Initially the headline to this Associated Press story HERE caught my eye because I assumed it was about 'typical' bureaucratic incompetence (it's the same worldwide, I thought to myself with a knowing smile). But like the best of these sorts of stories, it just got better with each sentence.
It turns out that local welfare authorities had been suspicious about 111 year old Sogen Kato for some time but, "his family members repeatedly chased them away, saying Kato was well but didn't want to see anyone... Police, who forced their way into the house Wednesday... said the mummified body believed to be Kato was lying in his bed, wearing underwear and pajamas, covered with a blanket."
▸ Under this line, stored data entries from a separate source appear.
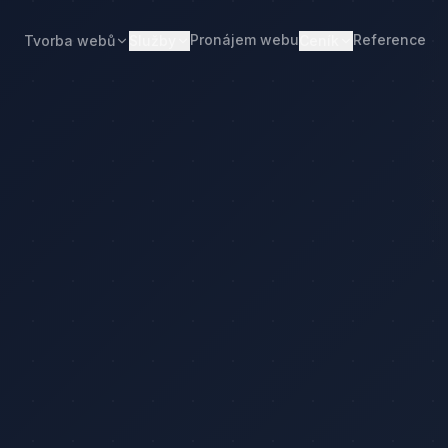
Pronájem webu
Reference
Tvorba webů
Služby
Ceník
Web od 7 490 Kč
Ceník tvorby webu
Realitní makléři
Restaurace
Pronájem webu
Kalkulačka ceny
Developeři
Freelanceři
Správa webu
Kolik stojí web
Stavební firmy
Realitní kanceláře
Tvorba firemního webu
Kolik stojí firemní web
Penziony
Malé restaurace
Redesign webu
Kolik stojí redesign
Truhláři
Podlaháři
Správa WordPressu
Správa WordPressu — cena
Fotovoltaika
Kuchyňská studia
Web pro malé firmy
Kolik stojí web v 2026
by
Web pro podnikatele
Web pro malou firmu
lkulačka ceny
Web, který přivádí poptávky
Proč web stojí méně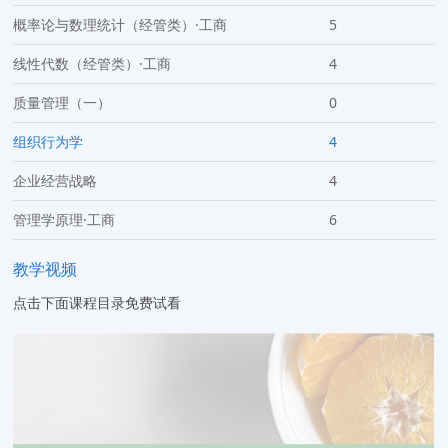
概率论与数理统计（经管类）·工商
5
线性代数（经管类）·工商
4
质量管理（一）
0
组织行为学
4
企业经营战略
4
管理学原理·工商
6
教学视频
点击下面课程目录免费试看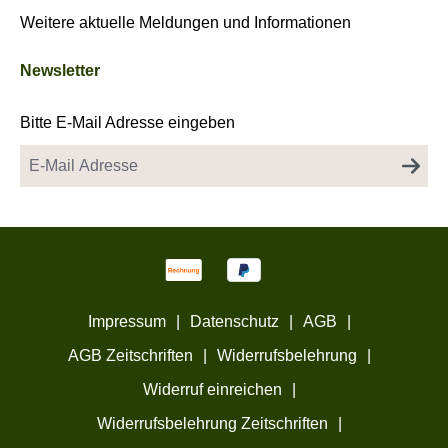
Weitere aktuelle Meldungen und Informationen
Newsletter
Bitte E-Mail Adresse eingeben
Impressum
|
Datenschutz
|
AGB
|
AGB Zeitschriften
|
Widerrufsbelehrung
|
Widerruf einreichen
|
Widerrufsbelehrung Zeitschriften
|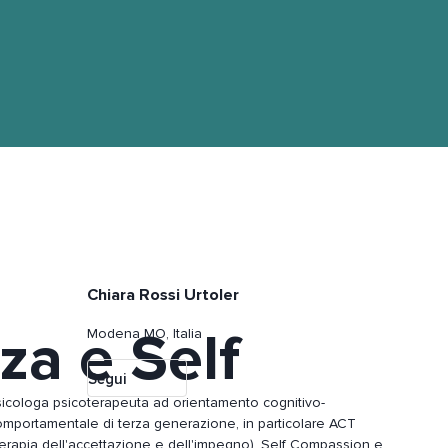
Chiara Rossi Urtoler
za e Self
Modena MO, Italia
Segui
sicologa psicoterapeuta ad orientamento cognitivo-
omportamentale di terza generazione, in particolare ACT
Terapia dell'accettazione e dell'impegno), Self Compassion e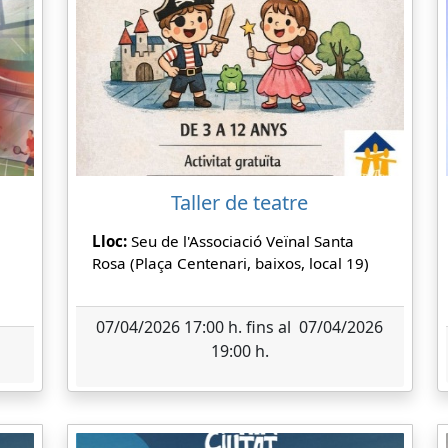
Taller de teatre
Lloc:
Seu de l'Associació Veïnal Santa
Rosa (Plaça Centenari, baixos, local 19)
07/04/2026 17:00 h. fins al 07/04/2026
19:00 h.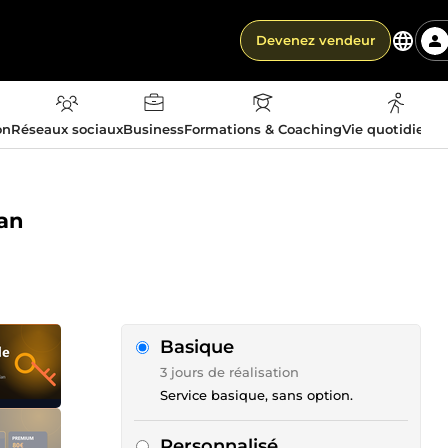
Devenez vendeur
on
Réseaux sociaux
Business
Formations & Coaching
Vie quotidienn
lan
Basique
3 jours de réalisation
Service basique, sans option.
Personnalisé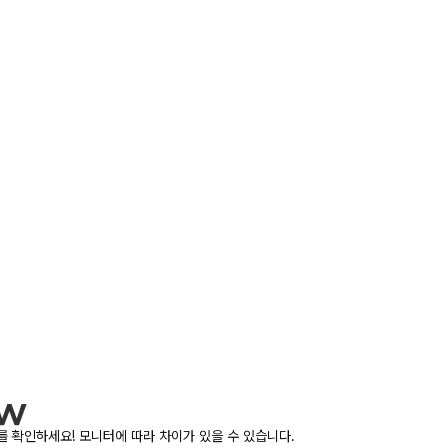
 확인하세요! 모니터에 따라 차이가 있을 수 있습니다.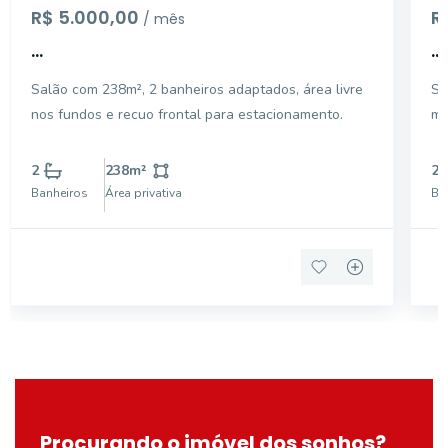
R$ 5.000,00
R
/ mês
...
...
Salão com 238m², 2 banheiros adaptados, área livre
Sa
nos fundos e recuo frontal para estacionamento.
me
2
238
m²
2
Banheiros
Área privativa
Ba
Procurando o imóvel dos sonhos?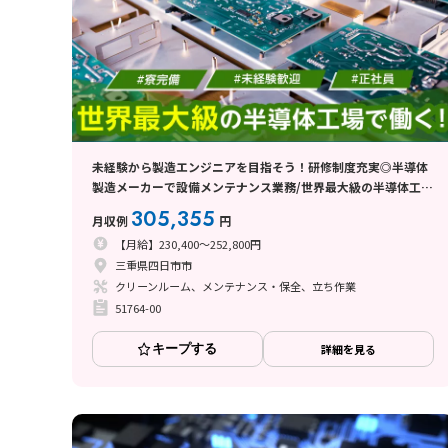
未経験から製造エンジニアを目指そう！研修制度充実◎半導体
製造メーカーで設備メンテナンス業務/世界最大級の半導体工場
で勤務！＜三重県四日市＞
305,355
月収例
円
【月給】230,400～252,800円
三重県四日市市
クリーンルーム、メンテナンス・保全、立ち作業
51764-00
キープする
詳細を見る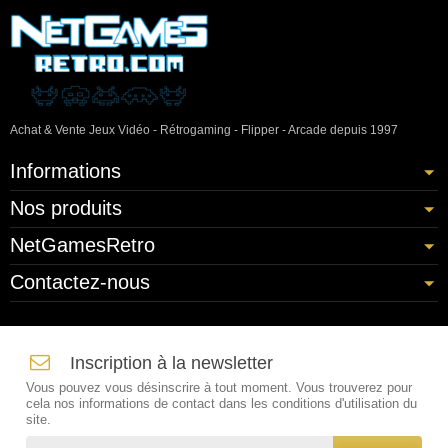
Achat & Vente Jeux Vidéo - Rétrogaming - Flipper - Arcade depuis 1997
Informations
Nos produits
NetGamesRetro
Contactez-nous
Inscription à la newsletter
Vous pouvez vous désinscrire à tout moment. Vous trouverez pour
cela nos informations de contact dans les conditions d'utilisation du
site.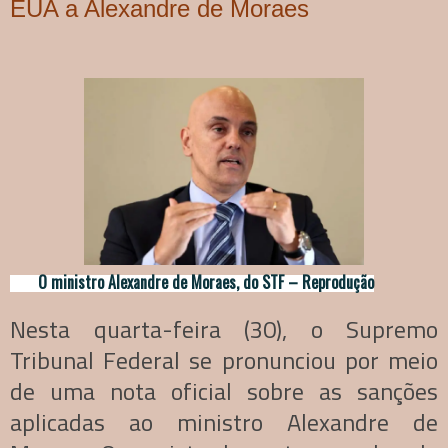
EUA a Alexandre de Moraes
O ministro Alexandre de Moraes, do STF – Reprodução
Nesta quarta-feira (30), o Supremo
Tribunal Federal se pronunciou por meio
de uma nota oficial sobre as sanções
aplicadas ao ministro Alexandre de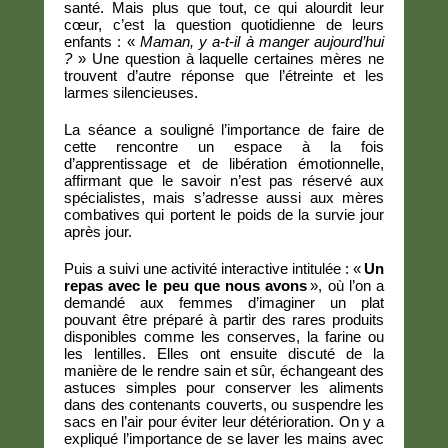
santé. Mais plus que tout, ce qui alourdit leur
cœur, c’est la question quotidienne de leurs
enfants : «
Maman, y a-t-il à manger aujourd’hui
?
» Une question à laquelle certaines mères ne
trouvent d’autre réponse que l’étreinte et les
larmes silencieuses.
La séance a souligné l’importance de faire de
cette rencontre un espace à la fois
d’apprentissage et de libération émotionnelle,
affirmant que le savoir n’est pas réservé aux
spécialistes, mais s’adresse aussi aux mères
combatives qui portent le poids de la survie jour
après jour.
Puis a suivi une activité interactive intitulée : «
Un
repas avec le peu que nous avons
», où l’on a
demandé aux femmes d’imaginer un plat
pouvant être préparé à partir des rares produits
disponibles comme les conserves, la farine ou
les lentilles. Elles ont ensuite discuté de la
manière de le rendre sain et sûr, échangeant des
astuces simples pour conserver les aliments
dans des contenants couverts, ou suspendre les
sacs en l’air pour éviter leur détérioration. On y a
expliqué l’importance de se laver les mains avec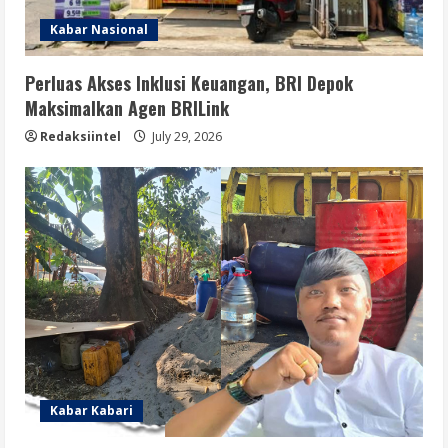
Kabar Nasional
Perluas Akses Inklusi Keuangan, BRI Depok
Maksimalkan Agen BRILink
Redaksiintel
July 29, 2026
Kabar Kabari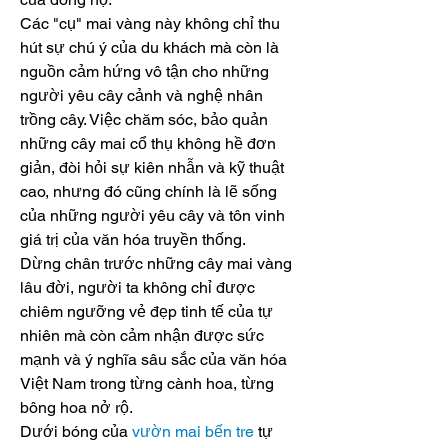
Các "cụ" mai vàng này không chỉ thu 
hút sự chú ý của du khách mà còn là 
nguồn cảm hứng vô tận cho những 
người yêu cây cảnh và nghệ nhân 
trồng cây. Việc chăm sóc, bảo quản 
những cây mai cổ thụ không hề đơn 
giản, đòi hỏi sự kiên nhẫn và kỹ thuật 
cao, nhưng đó cũng chính là lẽ sống 
của những người yêu cây và tôn vinh 
giá trị của văn hóa truyền thống.
Dừng chân trước những cây mai vàng 
lâu đời, người ta không chỉ được 
chiêm ngưỡng vẻ đẹp tinh tế của tự 
nhiên mà còn cảm nhận được sức 
mạnh và ý nghĩa sâu sắc của văn hóa 
Việt Nam trong từng cành hoa, từng 
bông hoa nở rộ.
Dưới bóng của 
vườn mai bến tre
 tự 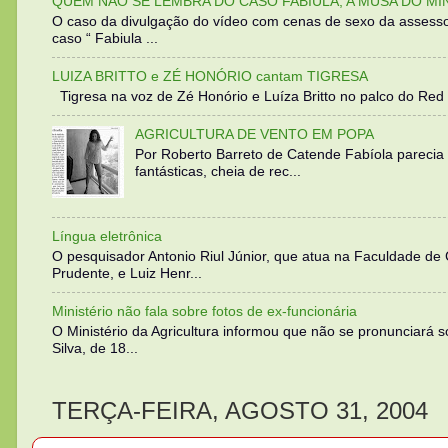
QUEM NÃO SE LEMBRA DO CASO FABIULA, A MUSA DO MI
O caso da divulgação do vídeo com cenas de sexo da assesso
caso “ Fabiula ...
LUIZA BRITTO e ZÉ HONÓRIO cantam TIGRESA
Tigresa na voz de Zé Honório e Luíza Britto no palco do Red 
AGRICULTURA DE VENTO EM POPA
Por Roberto Barreto de Catende Fabíola parecia
fantásticas, cheia de rec...
Língua eletrônica
O pesquisador Antonio Riul Júnior, que atua na Faculdade de
Prudente, e Luiz Henr...
Ministério não fala sobre fotos de ex-funcionária
O Ministério da Agricultura informou que não se pronunciará 
Silva, de 18...
TERÇA-FEIRA, AGOSTO 31, 2004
It turns out that this was apparently a case of welfare fraud. Authorities now believe he died 30 years ago but that his family continued to receive pension payments for him and for his deceased wife for decades afterward. That's a tough way to get a few extra Yen on the side, though, isn't it? Having to leave the mummified corpse of your dead grandfather in his bed in the next room of your tiny Tokyo apartment for decades. Especially for the first 6 months or so.
Lastly, I really love the fact that when this scam began 30 years ago Sogen Kato was just another faceless Tokyo octogenarian. But the family let it go on so long that over time he became, in absentia, the oldest man in Tokyo, apparently bringing him a sort of notoriety.